In the records below, begin at the line containing "tous les types d'autolaveuses.Il est" and end at the line containing "design noir et bois est originale."; quote every line in that span exactly, including both boundary lines, and no others.

_DATA FOR REVIEW_
---

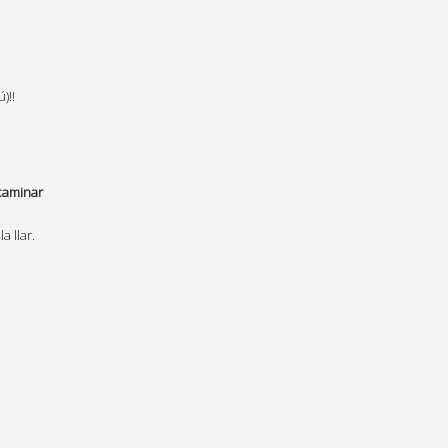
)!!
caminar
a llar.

---

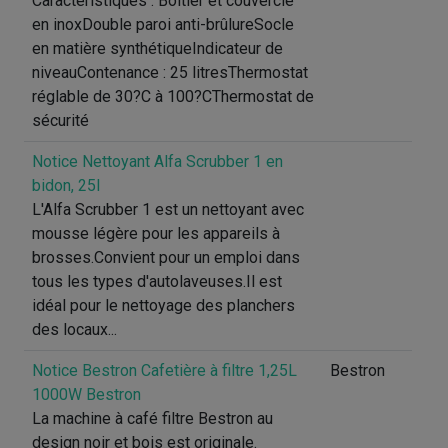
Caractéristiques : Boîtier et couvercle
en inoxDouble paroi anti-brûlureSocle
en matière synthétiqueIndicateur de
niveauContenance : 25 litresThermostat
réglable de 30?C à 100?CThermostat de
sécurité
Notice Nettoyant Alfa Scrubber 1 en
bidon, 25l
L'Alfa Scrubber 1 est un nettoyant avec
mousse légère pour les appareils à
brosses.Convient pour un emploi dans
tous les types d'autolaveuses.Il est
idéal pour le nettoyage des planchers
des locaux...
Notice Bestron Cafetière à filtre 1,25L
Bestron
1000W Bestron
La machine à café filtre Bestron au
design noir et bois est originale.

---

_RESPONSE AREA_
tous les types d'autolaveuses.Il est
idéal pour le nettoyage des planchers
des locaux...
Notice Bestron Cafetière à filtre 1,25L
Bestron
1000W Bestron
La machine à café filtre Bestron au
design noir et bois est originale.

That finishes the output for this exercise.